A model is developed to describe the transport of an N-member radionuclide decay chain along a discrete fracture situated in a porous matrix. An analytical solution is presented and a series of simulations are performed to study the relative significance of diffusion process into rock matrix, stagnant water, chain decay and hydrodynamic dispersion. The results show that a simplified model that ignores the effect of stagnant water zone can lead to significant error in the estimated time of arrival and peak value of the nuclides. The results demonstrate that for a two-member decay chain, neglecting the parent and modeling its daughter as a single species can result in significant overestimation of peak value of the nuclide. Moreover, it is found that as the dispersion increases, the arrival time and peak time of daughter decrease, while the peak value increases.
Water flow and solute transport in fractured rocks are studied over very long times to gain a firm understanding of fundamental mechanisms affecting contaminant transport from radioactive waste repositories. Flow in such rocks takes place mostly in fractures that form complex networks of conducting paths. An overview can be found in Tsang & Neretnieks (1998).
In fractured rocks, because of the low permeability usually associated with the rock matrix, nearly all of the groundwater flows within the fractures. Thus, the fractures act as principal pathways for direct transport of contaminant in these systems, whereas the porous rock matrix containing immobile groundwater and sorbing micropore surfaces serves as the main reservoir for storing contaminants.
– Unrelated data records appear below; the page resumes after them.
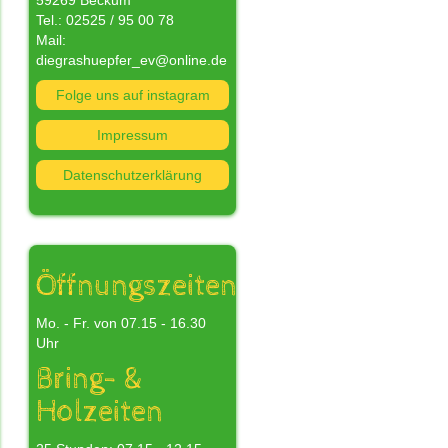
59269 Beckum
Tel.: 02525 / 95 00 78
Mail:
diegrashuepfer_ev@online.de
Folge uns auf instagram
nn
Impressum
Datenschutzerklärung
n
s
nd
Öffnungszeiten
Mo. - Fr. von 07.15 - 16.30
Uhr
Bring- &
Holzeiten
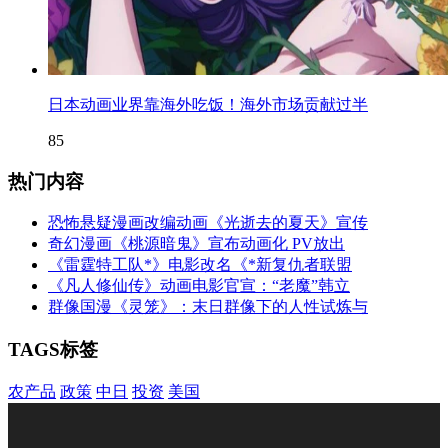
日本动画业界靠海外吃饭！海外市场贡献过半
85
热门内容
恐怖悬疑漫画改编动画《光逝去的夏天》宣传
奇幻漫画《桃源暗鬼》宣布动画化 PV放出
《雷霆特工队*》电影改名《*新复仇者联盟
《凡人修仙传》动画电影官宣：“老魔”韩立
群像国漫《灵笼》：末日群像下的人性试炼与
TAGS标签
农产品
政策
中日
投资
美国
It has been found that dissolved contaminants in the water flowing in the fractures can also diffuse into the micropores of the porous rock matrix where they will access a larger water volume than that of the flowing water; Sorbing nuclides will sorb on the micropore surfaces in the rock matrix and will be even more retarded.
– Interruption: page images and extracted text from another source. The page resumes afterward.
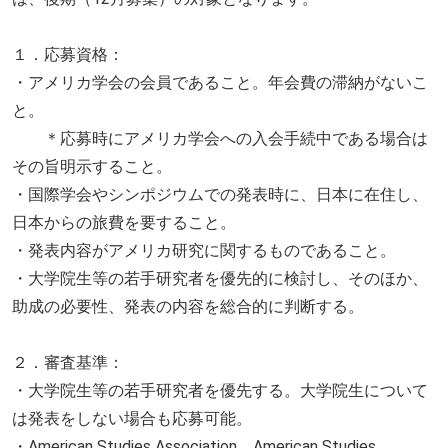
１．応募資格：
・アメリカ学会の会員であること。年会費の滞納がないこ
と。
＊応募時にアメリカ学会への入会手続中である場合は
その旨明示すること。
・国際学会やシンポジウムでの発表時に、日本に在住し、
日本からの旅費を要すること。
・発表内容がアメリカ研究に関するものであること。
・大学院生等の若手研究者を優先的に検討し、そのほか、
助成の必要性、発表の内容を総合的に判断する。
２．審査基準：
・大学院生等の若手研究者を優先する。大学院生について
は発表をしない場合も応募可能。
・American Studies Association、American Studies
In addition, the solutes can diffuse into stagnant water in the fractures themselves and from this water further into the rock matrix. For simplicity, however, many of the models ignored the existence of the stagnant water zone in the fracture plane (Dershowitz et al. & Hartley 1998, Poteri & Laitinen 1999). That is, it is assumed that for flow and transport in fracture networks the entire fracture surface is in contact with flowing water. This implies that the entire fracture surface is available for reaction with solutes carried by the water and that diffusion into stagnant water zones in the fractures is not accounted for, in contradiction to field observations that groundwater is flowing only in a small part of a conductive fracture to form one or more flowing channels (Tsang & Neretnieks 1998).